Network bursting using experimentally constrained single compartment CA3 hippocampal neuron models with adaptation.
MedLine Citation:
PMID:  22131133     Owner:  NLM     Status:  Publisher    
The hippocampus is a brain structure critical for memory functioning. Its network dynamics include several patterns such as sharp waves that are generated in the CA3 region. To understand how population outputs are generated, models need to consider aspects of network size, cellular and synaptic characteristics and context, which are necessarily 'balanced' in appropriate ways to produce particular outputs. Thick slice hippocampal preparations spontaneously produce sharp waves that are initiated in CA3 regions and depend on the right balance of glutamatergic activities. As a step toward developing network models that can explain important balances in the generation of hippocampal output, we develop models of CA3 pyramidal cells. Our models are single compartment in nature, use an Izhikevich-type structure and involve parameter values that are specifically designed to encompass CA3 intrinsic properties. Importantly, they incorporate spike frequency adaptation characteristics that are directly comparable to those measured experimentally.
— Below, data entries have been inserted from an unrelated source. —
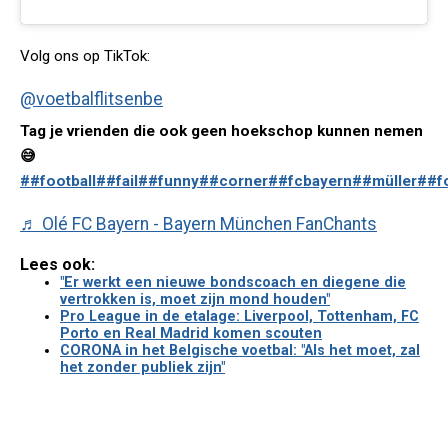
Volg ons op TikTok:
@voetbalflitsenbe
Tag je vrienden die ook geen hoekschop kunnen nemen
😅
##football
##fail
##funny
##corner
##fcbayern
##müller
##f
♬ Olé FC Bayern - Bayern München FanChants
Lees ook:
"Er werkt een nieuwe bondscoach en diegene die
vertrokken is, moet zijn mond houden"
Pro League in de etalage: Liverpool, Tottenham, FC
Porto en Real Madrid komen scouten
CORONA in het Belgische voetbal: "Als het moet, zal
het zonder publiek zijn"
Excitatory networks using these model cells are able to produce bursting suggesting that the amount of spike frequency adaptation expressed in the biological cells is an essential contributor to network bursting, and as such, may be important for sharp wave generation. The network bursting mechanism is numerically dissected showing the critical balance between adaptation and excitatory drive. The compact nature of our models allows large network simulations to be efficiently computed. This, together with the linkage of our models to cellular characteristics, will allow us to develop an understanding of population output of CA3 hippocampus with direct biological comparisons.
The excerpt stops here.